In the 1930s Le Corbusier famously exclaimed: “Unless you have seen the houses of Mykonos, you can't pretend to be an architect. Whatever architecture has to say, it is said here.” He was aboard a yacht watching the trademark sugar cube buildings as they were approaching the harbour. Almost an aeon later the timeless whitewashed beauty remains, but the visitor is greeted from afar by yet another spectacle: A striking triangle-shaped sculpture glistening against the brilliant Cycladic light on the wall of the Mykonos Riviera: The island’s latest and shiniest gem of a hotel in the new Mykonos marina.
Just before the pandemic hit, the Daktilidis family commissioned world-renowned sculptress Venia Dimitrakopoulou to create a tailor-designed piece for their hotel. Halted as it was thanks to the hygiene crisis, the artwork received its final shape and was inaugurated only recently.

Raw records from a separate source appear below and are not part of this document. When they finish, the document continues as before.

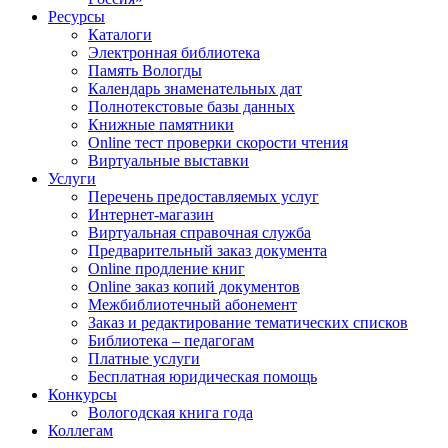
Ресурсы
Каталоги
Электронная библиотека
Память Вологды
Календарь знаменательных дат
Полнотекстовые базы данных
Книжные памятники
Online тест проверки скорости чтения
Виртуальные выставки
Услуги
Перечень предоставляемых услуг
Интернет-магазин
Виртуальная справочная служба
Предварительный заказ документа
Online продление книг
Online заказ копий документов
Межбиблиотечный абонемент
Заказ и редактирование тематических списков
Библиотека – педагогам
Платные услуги
Бесплатная юридическая помощь
Конкурсы
Вологодская книга года
Коллегам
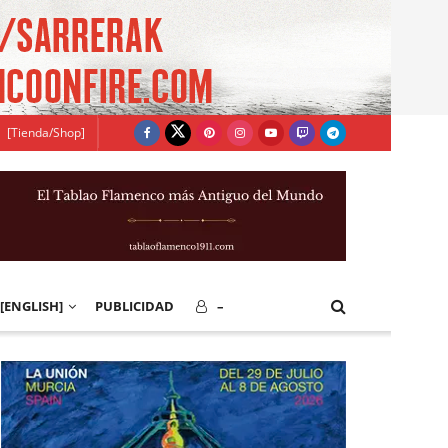
[Tienda/Shop]
[ENGLISH]
PUBLICIDAD
–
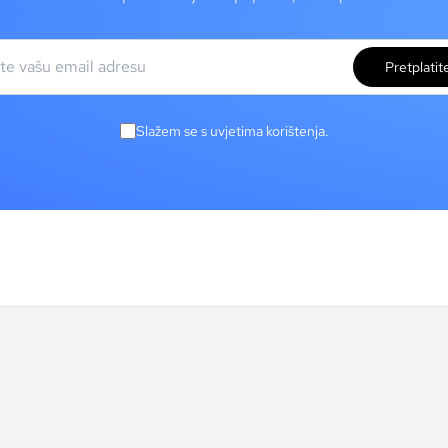
Pretplatit
Slažem se s uvjetima korištenja.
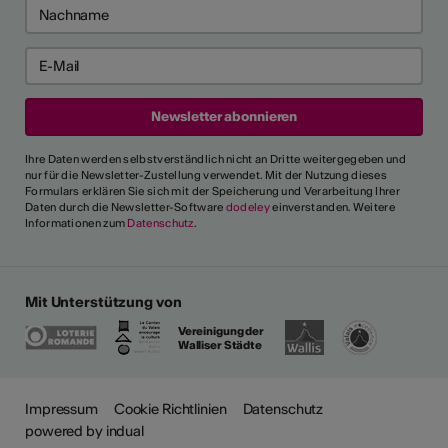
Ihre Daten werden selbstverständlich nicht an Dritte weitergegeben und
nur für die Newsletter-Zustellung verwendet. Mit der Nutzung dieses
Formulars erklären Sie sich mit der Speicherung und Verarbeitung Ihrer
Daten durch die Newsletter-Software
dodeley
einverstanden. Weitere
Informationen zum
Datenschutz
.
Mit Unterstützung von
Vereinigung der
Walliser Städte
Impressum
Cookie Richtlinien
Datenschutz
powered by indual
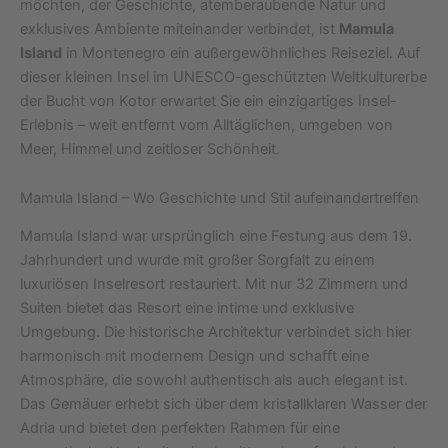
möchten, der Geschichte, atemberaubende Natur und
exklusives Ambiente miteinander verbindet, ist
Mamula
Island
in Montenegro ein außergewöhnliches Reiseziel. Auf
dieser kleinen Insel im UNESCO-geschützten Weltkulturerbe
der Bucht von Kotor erwartet Sie ein einzigartiges Insel-
Erlebnis – weit entfernt vom Alltäglichen, umgeben von
Meer, Himmel und zeitloser Schönheit.
Mamula Island – Wo Geschichte und Stil aufeinandertreffen
Mamula Island war ursprünglich eine Festung aus dem 19.
Jahrhundert und wurde mit großer Sorgfalt zu einem
luxuriösen Inselresort restauriert. Mit nur 32 Zimmern und
Suiten bietet das Resort eine intime und exklusive
Umgebung. Die historische Architektur verbindet sich hier
harmonisch mit modernem Design und schafft eine
Atmosphäre, die sowohl authentisch als auch elegant ist.
Das Gemäuer erhebt sich über dem kristallklaren Wasser der
Adria und bietet den perfekten Rahmen für eine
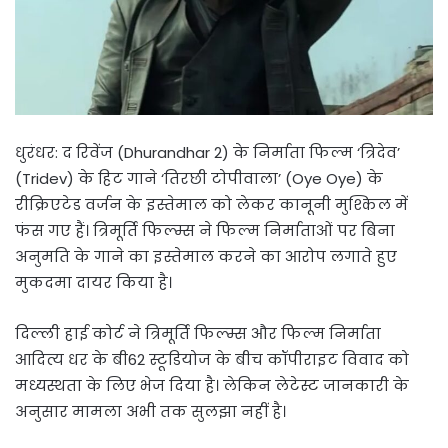
धुरंधर: द रिवेंज (Dhurandhar 2) के निर्माता फिल्म ‘त्रिदेव’
(Tridev) के हिट गाने ‘तिरछी टोपीवाला’ (Oye Oye) के
रीक्रिएटेड वर्जन के इस्तेमाल को लेकर कानूनी मुश्किल में
फंस गए हैं। त्रिमूर्ति फिल्म्स ने फिल्म निर्माताओं पर बिना
अनुमति के गाने का इस्तेमाल करने का आरोप लगाते हुए
मुकदमा दायर किया है।
दिल्ली हाई कोर्ट ने त्रिमूर्ति फिल्म्स और फिल्म निर्माता
आदित्य धर के बी62 स्टूडियोज के बीच कॉपीराइट विवाद को
मध्यस्थता के लिए भेज दिया है। लेकिन लेटेस्ट जानकारी के
अनुसार मामला अभी तक सुलझा नहीं है।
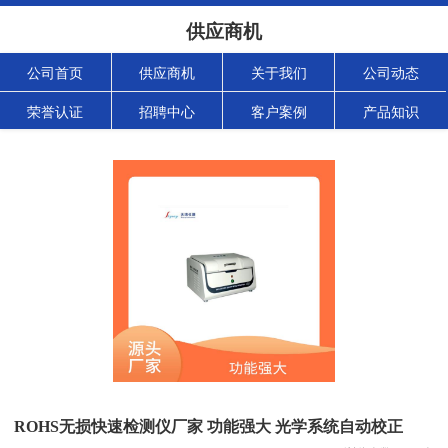
供应商机
公司首页
供应商机
关于我们
公司动态
荣誉认证
招聘中心
客户案例
产品知识
ROHS无损快速检测仪厂家 功能强大 光学系统自动校正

On the intersection of public and private art, either from afar or close up, “Elxis” - attraction - is now exerting its magnetic pull to boat passengers and Mykonos Riviera guests, alike: “I was asked to place the sculpture on a long outdoor corridor which ends on a high wall. This is viewed from multiple positions -as you walk across it, from the top, from the hotel’s various levels. It is also visible from a distance, as I realized when I was coming with the ferry. I am especially interested in context-dependent works that stem from particular locations. They are in a way, site-specific -in incessant dialogue with the landscape and the environment”, Ms Dimitrakopoulou asserts.
To soak up her surroundings, she stayed at the hotel for quite some time observing how the setting changes over the course of the day and according to the light.
Mykonos’ characteristic colours - the brilliant blue, the cerulean hues, the gold and copper tones at sunset- inspired the artist who decided to incorporate this palate into her creation. Another source of inspiration was the element of water and its reflections. Also the port with its ceaseless traffic and the sailing boats in front of the Mykonos Riviera. The sounds too: The potent wind, the splashing of the waves, the comings and goings of the ships and the clanging of the yachts’ wires and masts. Venia Dimitrakopoulou also took into account the nautically themed logo of the hotel. “I realized that my sculpture had to bear upon all that”, she stresses.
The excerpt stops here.